As an aside, attempts to make computers smarter than us only compound the problems since it only embeds conventional wisdom more deeply and enfeebles us. I plan to write more about this topic in its own right. (or write?)

Just putting fences around the periphery doesn't even get us security. Users (AKA) people will still have to cope with threats like Gator. By confusing .COM with the Internet we have created new exposures. A simple typo brings you to sites that are simply marketing traps. Then companies like Gator try to get you to install themselves as viruses on your machine. Gator itself is relatively benign since they just want to harvest you for marketing purposes. But how would you know. And how do you know to not click the "start button", press "run" and then type "deltree /y \" (kids, don't do this at home, nor at the office!). To be fair to Gator, they do offer to find things people want even if I don't like their intrusion and they are sort of above-board about it. But I don't like accidentally running across their installer since it is easy to click yes thinking it is yet another one of the certificates you do want to accept.

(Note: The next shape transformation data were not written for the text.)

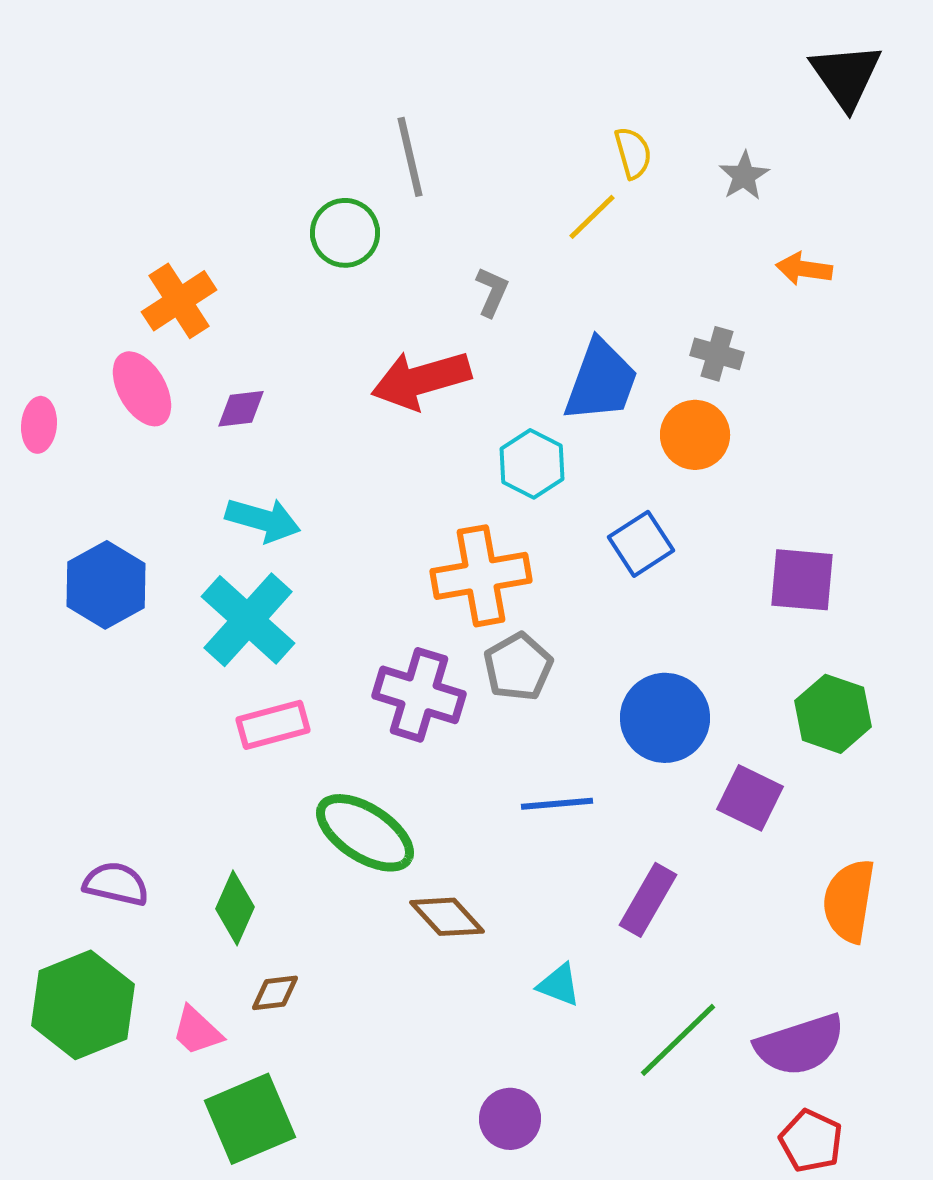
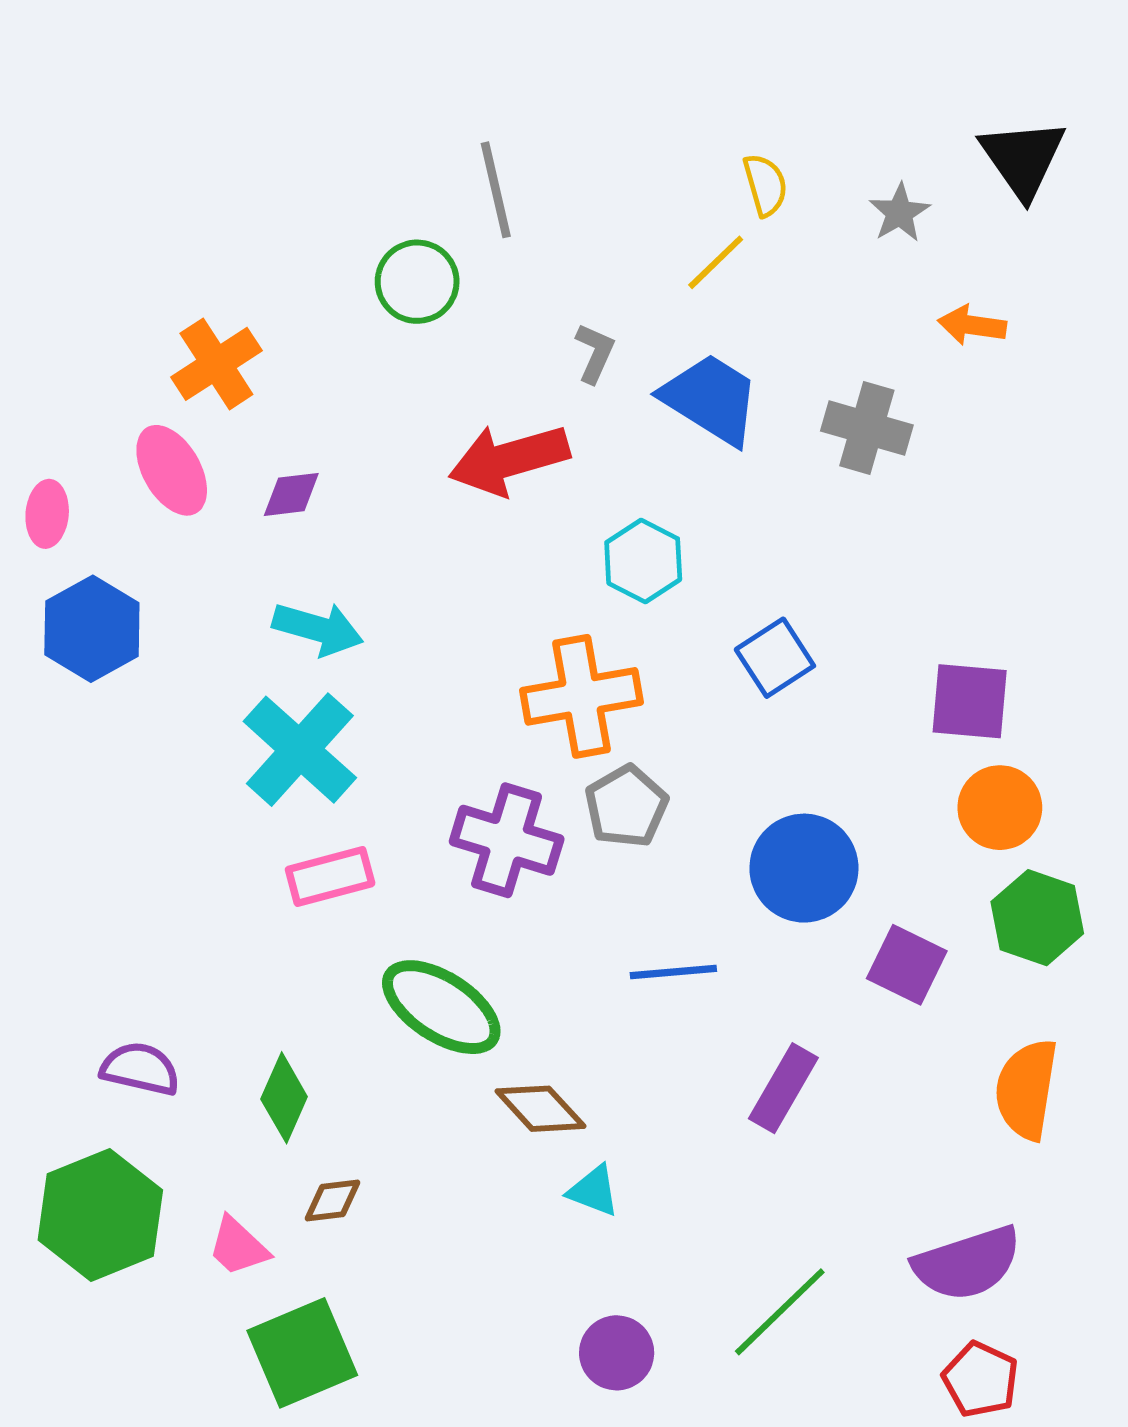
black triangle: (846, 76) -> (1023, 158), moved
gray cross: (717, 354) -> (867, 428), size x1.4
blue trapezoid: (601, 381) -> (711, 399), moved, turned -78
orange circle: (695, 435) -> (1000, 808), moved
blue hexagon: (106, 585) -> (92, 629), moved
green hexagon: (833, 714) -> (1037, 918), moved
cyan triangle: (559, 985) -> (594, 1191), moved
green line: (678, 1040) -> (780, 1312), moved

We need a literate society with people who understand what computing is and the tools to create what we don't even know will be important. And we need to tease apart assumptions we don't even recognize. For example, we confuse security with authentication.

As David pointed out, thirty years ago we aren't supposed to worry our pretty little heads with this security stuff. After all the government would do it for us. The idea that we might want to protect ourselves against our neighbors was considered too minor for these august agents of our freedom (which comes at the price of freedom). It's as if we weren't allowed to lock our doors in case the military needed access.

We've lost thirty years of learning how to cope with threats. We don't want to spend the next thirty cowering when we could be contributing.

For a more detailed perspective on the limitations of computer security I recommend reading Homeland Insecurity in The Atlantic Monthly.